1. The new Code altered and/or eliminated other offenses listed under the prior Code as well:

the recently adopted Nebraska Criminal Code provides that conduct denominated "theft" in nine specific sections of the statutes constitutes a single offense embracing the separate offenses heretofore known as larceny, embezzlement, false pretenses, extortion, blackmail, fraudulent conversion, receiving stolen property, and the like. See §. 28-510 R.S. Supp. 1977.

Modern Sounds & Systems, Inc. v. Federated Mut. Ins. Co., 200 Neb. 46, 51, 262 N.W.2d 183 186-7 (1978).

2. Murder in the second degree, now under Neb. Rev. Stat. § 28-304, was very different from the previous Code under Neb. Rev.

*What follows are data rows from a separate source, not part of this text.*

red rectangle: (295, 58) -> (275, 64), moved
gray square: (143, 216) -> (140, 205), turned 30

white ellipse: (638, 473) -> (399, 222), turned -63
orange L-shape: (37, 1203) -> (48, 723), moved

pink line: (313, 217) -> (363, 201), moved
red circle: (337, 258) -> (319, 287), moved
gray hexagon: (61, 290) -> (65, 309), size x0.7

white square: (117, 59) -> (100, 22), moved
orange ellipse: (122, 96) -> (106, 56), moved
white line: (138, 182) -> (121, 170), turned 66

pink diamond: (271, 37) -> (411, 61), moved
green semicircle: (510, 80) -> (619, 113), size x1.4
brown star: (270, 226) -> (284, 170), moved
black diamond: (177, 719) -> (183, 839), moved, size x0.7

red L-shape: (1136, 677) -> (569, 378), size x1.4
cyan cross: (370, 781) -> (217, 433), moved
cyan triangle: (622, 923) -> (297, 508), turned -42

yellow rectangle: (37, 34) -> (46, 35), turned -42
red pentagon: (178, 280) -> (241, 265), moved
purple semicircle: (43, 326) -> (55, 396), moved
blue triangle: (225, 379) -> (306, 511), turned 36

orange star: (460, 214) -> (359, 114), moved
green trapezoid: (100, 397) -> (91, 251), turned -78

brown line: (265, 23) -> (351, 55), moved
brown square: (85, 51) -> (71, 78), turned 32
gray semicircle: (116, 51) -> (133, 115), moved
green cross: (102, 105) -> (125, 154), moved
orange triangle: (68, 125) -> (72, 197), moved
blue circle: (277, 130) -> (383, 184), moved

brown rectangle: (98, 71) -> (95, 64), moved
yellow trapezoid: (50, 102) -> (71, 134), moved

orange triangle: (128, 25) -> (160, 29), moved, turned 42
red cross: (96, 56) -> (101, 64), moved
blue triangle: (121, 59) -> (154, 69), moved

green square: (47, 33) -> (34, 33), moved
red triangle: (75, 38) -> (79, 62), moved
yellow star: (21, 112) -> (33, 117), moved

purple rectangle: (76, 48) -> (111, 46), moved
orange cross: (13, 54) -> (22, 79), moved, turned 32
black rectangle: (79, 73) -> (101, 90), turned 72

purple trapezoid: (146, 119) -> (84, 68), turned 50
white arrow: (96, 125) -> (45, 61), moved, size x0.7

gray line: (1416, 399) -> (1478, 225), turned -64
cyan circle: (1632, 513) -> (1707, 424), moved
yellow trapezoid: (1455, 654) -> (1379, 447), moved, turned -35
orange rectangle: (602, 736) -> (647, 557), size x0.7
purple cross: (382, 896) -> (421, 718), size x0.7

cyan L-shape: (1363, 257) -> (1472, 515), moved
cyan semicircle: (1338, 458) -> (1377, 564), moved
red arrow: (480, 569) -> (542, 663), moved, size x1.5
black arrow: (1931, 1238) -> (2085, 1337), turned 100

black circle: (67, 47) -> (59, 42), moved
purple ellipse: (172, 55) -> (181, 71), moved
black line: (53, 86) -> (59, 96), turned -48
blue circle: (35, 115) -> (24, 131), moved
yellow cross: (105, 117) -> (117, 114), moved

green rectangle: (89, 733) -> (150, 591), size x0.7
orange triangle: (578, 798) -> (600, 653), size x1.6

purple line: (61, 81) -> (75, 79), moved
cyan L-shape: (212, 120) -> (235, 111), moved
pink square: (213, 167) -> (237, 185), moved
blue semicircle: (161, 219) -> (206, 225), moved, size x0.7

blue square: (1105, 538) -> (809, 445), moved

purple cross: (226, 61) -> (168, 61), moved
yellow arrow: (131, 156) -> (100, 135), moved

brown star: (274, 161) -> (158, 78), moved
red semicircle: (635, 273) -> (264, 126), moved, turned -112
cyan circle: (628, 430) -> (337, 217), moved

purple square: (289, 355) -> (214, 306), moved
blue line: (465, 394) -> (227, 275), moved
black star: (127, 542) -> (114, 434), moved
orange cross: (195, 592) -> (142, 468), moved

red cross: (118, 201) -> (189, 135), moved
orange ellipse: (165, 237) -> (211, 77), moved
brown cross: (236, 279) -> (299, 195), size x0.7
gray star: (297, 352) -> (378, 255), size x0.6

Stat. § 28-402. For example, the current Code states murder in the second degree in part as: "A person commits murder in the second degree if he causes death of a person intentionally but without premeditation." In contrast, the prior Code stated: "Whoever shall purposely and maliciously but without deliberation and premeditation kill another..."

3. "'The provisions of this code shall not apply to any offense committed prior to January 1, 1979. Such an offense shall be construed and punished according to the provisions of the law existing at the time of the commission thereof in the same manner as if this code had not been enacted. ' (Emphasis supplied.) We believe the foregoing language is clear, unequivocal, and not subject to interpretation." State v. Weinacht, 203 Neb. 124, 133, 277 N.W.2d 567, 572 (1979).

4.

5. "

6. House Bill No. 3 General Assembly of Pennsylvania (Special Session No. 1 of 1995): May 2, 1995: Section 102: .. [i]t is therefore in the best interest of the Commonwealth to establish a DNA data base and DAN data bank containing DNA samples submitted by individuals convicted of felony sex offenses and other specified offenses. Section 103: Definitions: . . ."felony sex offense" A felony offense, or an attempt, conspiracy or solicitation to commit a felony offense, under any of the following:

18 Pa.C.S.. Ch. 31 (relating to sexual offenses).

18 Pa.C.S. § 6312 (relating to sexual abuse of children). . . .

"Other specified offense." An offense, or an attempt, conspiracy or solicitation to commit an offense, under any of the following:

18 Pa.C.S. § 2502 (relating to murder).

18 Pa.C.S. § 2709(x)(2)(ii) (relating to harassment and stalking).

18 Pa.C.S. § 3126 (relating to indecent assault).